For this reason, the Hailsham scenes feel somewhat rushed. Garland tends to force the roles of the main characters without letting their personalities develop naturally. It must be noted, though, that Garland’s missteps are due to economy. One need only to note the final Hailsham scene to conclude that Garland wanted to get into adulthood as quick as possible without monopolizing the vital introductory elements. The fact that Garland relies on only one scene — a speech given by the Miss Lucy (Sally Hawkins) character — to deliver the shocking purpose of the Hailsham institution reinforces these time constraints.

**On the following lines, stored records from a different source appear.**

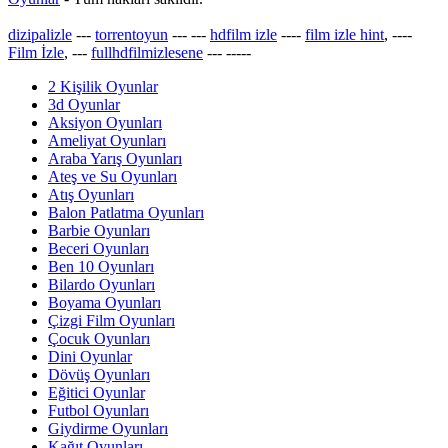
dizipalizle
---
torrentoyun
---
---
hdfilm izle
----
film izle hint
, ----
Film İzle
, ---
fullhdfilmizlesene
---
-----
2 Kişilik Oyunlar
3d Oyunlar
Aksiyon Oyunları
Ameliyat Oyunları
Araba Yarış Oyunları
Ateş ve Su Oyunları
Atış Oyunları
Balon Patlatma Oyunları
Barbie Oyunları
Beceri Oyunları
Ben 10 Oyunları
Bilardo Oyunları
Boyama Oyunları
Çizgi Film Oyunları
Çocuk Oyunları
Dini Oyunlar
Dövüş Oyunları
Eğitici Oyunlar
Futbol Oyunları
Giydirme Oyunları
Kağıt Oyunları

Once the film segues away from Hailsham, we are taken to The Cottages, which is where the grown-up versions of the main characters spend their years after leaving the boarding school. Despite forming a wholesome bond with Kathy (now played by Carey Mulligan) during their childhood, Tommy (Andrew Garfield) finds himself in a steady relationship with Ruth (Keira Knightley). This makes Kathy an outsider at The Cottages as the other inhabitants are in relationships as well.
The performances Romanek gets from his three leads are superb. While Carey Mulligan may have had been blessed with snappy dialogue for her An Education role, I was more interested in her muted approach here. There is a lot of subtext in the performance, and it’s a remarkable actress that can cry this much on screen and still come off as very guarded; not once does her work feel melodramatic. After delivering a great sympathetic portrayal in The Social Network, Andrew Garfield shows terrific range with his very different characterization of Tommy. The savvy ambition and three-piece suits he wore in David Fincher’s film are replaced by an unpredictable emotional storm that is represented by his character’s far-too-baggy wardrobe. (Garfield also has another standout moment near the end that pierces the heart.) Keira Knightley is burdened with the least likable role, but she pulls it off sublimely, giving her most accessible performance to date.
Many viewers will feel that Never Let Me Go is slowly-paced. Yet there is an assured sense of control to each and every scene that keeps the film from dragging. In many ways, the delicate pace and emotional restraint of the film allow for an interesting comparison to Anton Corbijn’s The American.
Those who have read the Ishiguro novel won’t find much to dislike here. Garland’s screenplay is efficient and loyal, and Romanek clearly mirrors that same respect for the source material. It is the uninformed audience members that may struggle to connect. Some key elements and vocabulary of the novel are explained rather quickly, which could frustrate viewers to the point of abandon. But those viewers willing to accept these roadblocks will be rewarded with an uncompromising dystopian adaptation that can proudly stand on its own feet as a stirring piece of cinema.